Key facts and figures to help you plan for the new year.
Increased Retirement Plan Contribution Limits
The IRS announced that the 2022 contribution limit for 401(k), 403(b), most 457 plans, and the federal government’s Thrift Savings Plan will increase to $20,500.
Individuals aged 50 or over at the end of the tax year can make an additional catch-up contribution of $6,500, making the total contribution limit $27,000.
IRA & Roth IRA Contribution Limits Remain Unchanged
IRA contribution limits remain unchanged for 2022. Taxpayers can contribute $6,000 to their Traditional or Roth IRA. Individuals aged 50 and over can make an additional catch-up contribution of $1,000, making their total contribution $7,000.
Increased Limits for Traditional IRA Deductibility
IRA contributions are only deductible for taxpayers who have income under certain thresholds. IRA deductibility is also dependent on filing status whether a taxpayer, or spouse, is covered by a retirement plan at work.
The income phase-out range for couples Married Filing Jointly is $109,000 to $129,000. This applies when the spouse making the IRA contribution is covered by a workplace retirement plan. Meaning, if your income is below $109,000 you can take the full deduction.
Here is the full table of limits for taxpayers who are covered by a retirement plan at work.
Here is the full table for taxpayers, and spouses, who are not covered by a retirement plan at work.
Increased Income Limits for Roth Contributions
Direct contributions to Roth IRAs can only be made for taxpayers under a certain income threshold.

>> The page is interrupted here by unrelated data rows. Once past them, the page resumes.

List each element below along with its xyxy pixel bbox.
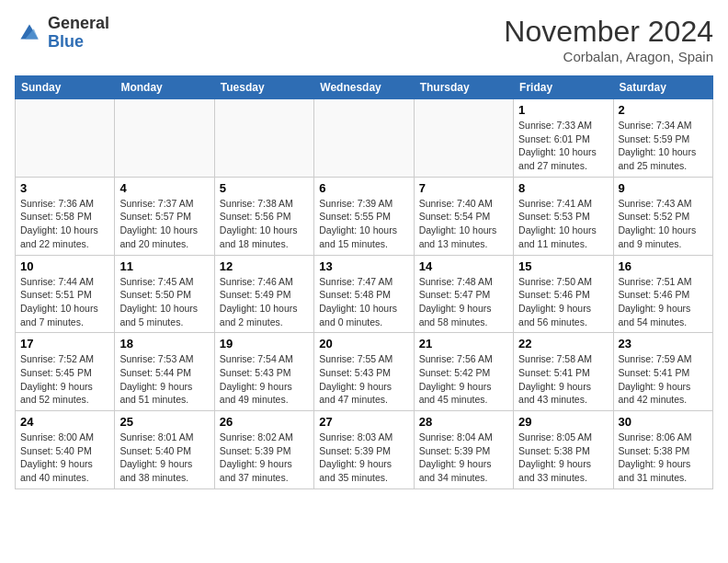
calendar-cell: 15Sunrise: 7:50 AM Sunset: 5:46 PM Dayli… xyxy=(514,255,613,333)
calendar-cell: 9Sunrise: 7:43 AM Sunset: 5:52 PM Daylig… xyxy=(613,177,712,255)
day-info: Sunrise: 7:39 AM Sunset: 5:55 PM Dayligh… xyxy=(319,197,408,251)
day-number: 11 xyxy=(119,259,209,273)
day-info: Sunrise: 7:53 AM Sunset: 5:44 PM Dayligh… xyxy=(119,352,209,407)
calendar-cell: 24Sunrise: 8:00 AM Sunset: 5:40 PM Dayli… xyxy=(16,411,115,489)
day-info: Sunrise: 7:48 AM Sunset: 5:47 PM Dayligh… xyxy=(419,275,508,329)
day-number: 8 xyxy=(518,181,608,195)
day-number: 2 xyxy=(619,103,708,117)
day-info: Sunrise: 7:44 AM Sunset: 5:51 PM Dayligh… xyxy=(20,275,109,329)
day-info: Sunrise: 8:01 AM Sunset: 5:40 PM Dayligh… xyxy=(119,431,209,485)
day-number: 10 xyxy=(20,259,109,273)
calendar-cell xyxy=(214,99,313,178)
day-info: Sunrise: 7:52 AM Sunset: 5:45 PM Dayligh… xyxy=(20,352,109,407)
calendar-cell xyxy=(314,99,414,178)
calendar-cell: 7Sunrise: 7:40 AM Sunset: 5:54 PM Daylig… xyxy=(414,177,513,255)
day-number: 25 xyxy=(119,415,209,429)
calendar-cell: 17Sunrise: 7:52 AM Sunset: 5:45 PM Dayli… xyxy=(16,333,115,411)
week-row-3: 10Sunrise: 7:44 AM Sunset: 5:51 PM Dayli… xyxy=(16,255,713,333)
day-info: Sunrise: 7:50 AM Sunset: 5:46 PM Dayligh… xyxy=(518,275,608,329)
day-number: 21 xyxy=(419,337,508,350)
day-info: Sunrise: 7:45 AM Sunset: 5:50 PM Dayligh… xyxy=(119,275,209,329)
week-row-5: 24Sunrise: 8:00 AM Sunset: 5:40 PM Dayli… xyxy=(16,411,713,489)
day-info: Sunrise: 7:47 AM Sunset: 5:48 PM Dayligh… xyxy=(319,275,408,329)
day-number: 30 xyxy=(619,415,708,429)
calendar-cell: 12Sunrise: 7:46 AM Sunset: 5:49 PM Dayli… xyxy=(214,255,313,333)
day-number: 26 xyxy=(220,415,309,429)
weekday-header-monday: Monday xyxy=(115,76,214,99)
weekday-header-saturday: Saturday xyxy=(613,76,712,99)
weekday-header-row: SundayMondayTuesdayWednesdayThursdayFrid… xyxy=(16,76,713,99)
day-number: 14 xyxy=(419,259,508,273)
day-number: 3 xyxy=(20,181,109,195)
day-number: 9 xyxy=(619,181,708,195)
calendar-cell: 30Sunrise: 8:06 AM Sunset: 5:38 PM Dayli… xyxy=(613,411,712,489)
calendar-cell: 3Sunrise: 7:36 AM Sunset: 5:58 PM Daylig… xyxy=(16,177,115,255)
day-number: 27 xyxy=(319,415,408,429)
day-info: Sunrise: 7:33 AM Sunset: 6:01 PM Dayligh… xyxy=(518,119,608,173)
weekday-header-sunday: Sunday xyxy=(16,76,115,99)
calendar-cell: 1Sunrise: 7:33 AM Sunset: 6:01 PM Daylig… xyxy=(514,99,613,178)
calendar-cell: 21Sunrise: 7:56 AM Sunset: 5:42 PM Dayli… xyxy=(414,333,513,411)
day-number: 4 xyxy=(119,181,209,195)
calendar-cell: 16Sunrise: 7:51 AM Sunset: 5:46 PM Dayli… xyxy=(613,255,712,333)
day-number: 16 xyxy=(619,259,708,273)
calendar-cell: 22Sunrise: 7:58 AM Sunset: 5:41 PM Dayli… xyxy=(514,333,613,411)
day-number: 18 xyxy=(119,337,209,350)
day-info: Sunrise: 7:43 AM Sunset: 5:52 PM Dayligh… xyxy=(619,197,708,251)
weekday-header-thursday: Thursday xyxy=(414,76,513,99)
logo: General Blue xyxy=(15,15,109,52)
day-info: Sunrise: 7:46 AM Sunset: 5:49 PM Dayligh… xyxy=(220,275,309,329)
day-number: 1 xyxy=(518,103,608,117)
weekday-header-tuesday: Tuesday xyxy=(214,76,313,99)
calendar-cell xyxy=(16,99,115,178)
day-info: Sunrise: 7:56 AM Sunset: 5:42 PM Dayligh… xyxy=(419,352,508,407)
day-info: Sunrise: 7:54 AM Sunset: 5:43 PM Dayligh… xyxy=(220,352,309,407)
location: Corbalan, Aragon, Spain xyxy=(504,49,713,64)
day-info: Sunrise: 7:38 AM Sunset: 5:56 PM Dayligh… xyxy=(220,197,309,251)
week-row-4: 17Sunrise: 7:52 AM Sunset: 5:45 PM Dayli… xyxy=(16,333,713,411)
day-number: 15 xyxy=(518,259,608,273)
day-info: Sunrise: 8:04 AM Sunset: 5:39 PM Dayligh… xyxy=(419,431,508,485)
day-number: 17 xyxy=(20,337,109,350)
day-number: 19 xyxy=(220,337,309,350)
week-row-1: 1Sunrise: 7:33 AM Sunset: 6:01 PM Daylig… xyxy=(16,99,713,178)
day-info: Sunrise: 7:55 AM Sunset: 5:43 PM Dayligh… xyxy=(319,352,408,407)
day-info: Sunrise: 8:06 AM Sunset: 5:38 PM Dayligh… xyxy=(619,431,708,485)
day-info: Sunrise: 7:51 AM Sunset: 5:46 PM Dayligh… xyxy=(619,275,708,329)
logo-icon xyxy=(15,18,44,48)
day-info: Sunrise: 7:40 AM Sunset: 5:54 PM Dayligh… xyxy=(419,197,508,251)
calendar-cell xyxy=(115,99,214,178)
day-number: 24 xyxy=(20,415,109,429)
calendar-cell: 26Sunrise: 8:02 AM Sunset: 5:39 PM Dayli… xyxy=(214,411,313,489)
day-info: Sunrise: 7:36 AM Sunset: 5:58 PM Dayligh… xyxy=(20,197,109,251)
calendar-cell: 13Sunrise: 7:47 AM Sunset: 5:48 PM Dayli… xyxy=(314,255,414,333)
weekday-header-friday: Friday xyxy=(514,76,613,99)
weekday-header-wednesday: Wednesday xyxy=(314,76,414,99)
calendar-cell: 25Sunrise: 8:01 AM Sunset: 5:40 PM Dayli… xyxy=(115,411,214,489)
calendar-cell: 4Sunrise: 7:37 AM Sunset: 5:57 PM Daylig… xyxy=(115,177,214,255)
day-info: Sunrise: 8:02 AM Sunset: 5:39 PM Dayligh… xyxy=(220,431,309,485)
week-row-2: 3Sunrise: 7:36 AM Sunset: 5:58 PM Daylig… xyxy=(16,177,713,255)
calendar-cell xyxy=(414,99,513,178)
calendar-cell: 28Sunrise: 8:04 AM Sunset: 5:39 PM Dayli… xyxy=(414,411,513,489)
day-info: Sunrise: 7:37 AM Sunset: 5:57 PM Dayligh… xyxy=(119,197,209,251)
calendar-cell: 14Sunrise: 7:48 AM Sunset: 5:47 PM Dayli… xyxy=(414,255,513,333)
day-number: 5 xyxy=(220,181,309,195)
day-number: 22 xyxy=(518,337,608,350)
calendar-cell: 18Sunrise: 7:53 AM Sunset: 5:44 PM Dayli… xyxy=(115,333,214,411)
day-number: 29 xyxy=(518,415,608,429)
day-info: Sunrise: 7:59 AM Sunset: 5:41 PM Dayligh… xyxy=(619,352,708,407)
day-info: Sunrise: 7:41 AM Sunset: 5:53 PM Dayligh… xyxy=(518,197,608,251)
calendar-cell: 19Sunrise: 7:54 AM Sunset: 5:43 PM Dayli… xyxy=(214,333,313,411)
day-info: Sunrise: 8:00 AM Sunset: 5:40 PM Dayligh… xyxy=(20,431,109,485)
day-info: Sunrise: 7:58 AM Sunset: 5:41 PM Dayligh… xyxy=(518,352,608,407)
calendar-cell: 2Sunrise: 7:34 AM Sunset: 5:59 PM Daylig… xyxy=(613,99,712,178)
calendar-cell: 27Sunrise: 8:03 AM Sunset: 5:39 PM Dayli… xyxy=(314,411,414,489)
day-number: 13 xyxy=(319,259,408,273)
calendar-cell: 20Sunrise: 7:55 AM Sunset: 5:43 PM Dayli… xyxy=(314,333,414,411)
day-number: 28 xyxy=(419,415,508,429)
calendar-table: SundayMondayTuesdayWednesdayThursdayFrid… xyxy=(15,75,713,489)
logo-line2: Blue xyxy=(48,33,109,52)
calendar-cell: 29Sunrise: 8:05 AM Sunset: 5:38 PM Dayli… xyxy=(514,411,613,489)
day-info: Sunrise: 8:03 AM Sunset: 5:39 PM Dayligh… xyxy=(319,431,408,485)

For 2022, if you are Married Filing Jointly and your modified AGI is less than $204,000 you can contribute up to the $6,000 limit ($7,000 for those 50+).
The full table of limits can be found here.
Increased SIMPLE IRA Contribution Limit
The limit for individuals to contribute to their SIMPLE retirement accounts is $14,000 for 2022. The catch-up for ages 50 and up is $3,000, meaning you can contribute up to $17,000 for 2022 if you are 50 or older.
Increased SEP IRA Contribution Limit.
For a self-employed individual, SEP IRA contributions are limited to 25% of net earnings, up to $61,000, for 2022.
Increased Health Savings Account Contribution Limits
An individual with coverage under a qualifying high-deductible health plan can contribute $3,650 for the year to their HSA. Their deductible cannot be less than $1,400.
An individual with family coverage can contribute up to $7,300 for the year. Their deductible cannot be less than $2,800.
Individuals who have an HSA and are over age 55 can make a catch-up contribution of $1,000.
Social Security Benefits Increase
Social Security and Supplemental Social Security (SSI) benefits will increase 5.9% for 2022.
Social Security Wage Base Increase
Those who pay into Social Security will be taxed 6.2% on earnings up to $147,000 in income next year.
Medicare Part B Premium Increase
Medicare Part B Premiums will increase from a base amount of $148.50 to $170.10.
If your modified adjusted gross income as reported on your tax return from 2 years ago is above a certain amount, you’ll pay the standard premium plus an Income Related Monthly Adjustment Amount (IRMMA).
For taxpayers Married Filing Jointly the additional amount kicks in for those with incomes above $182,000. The full table can be found here.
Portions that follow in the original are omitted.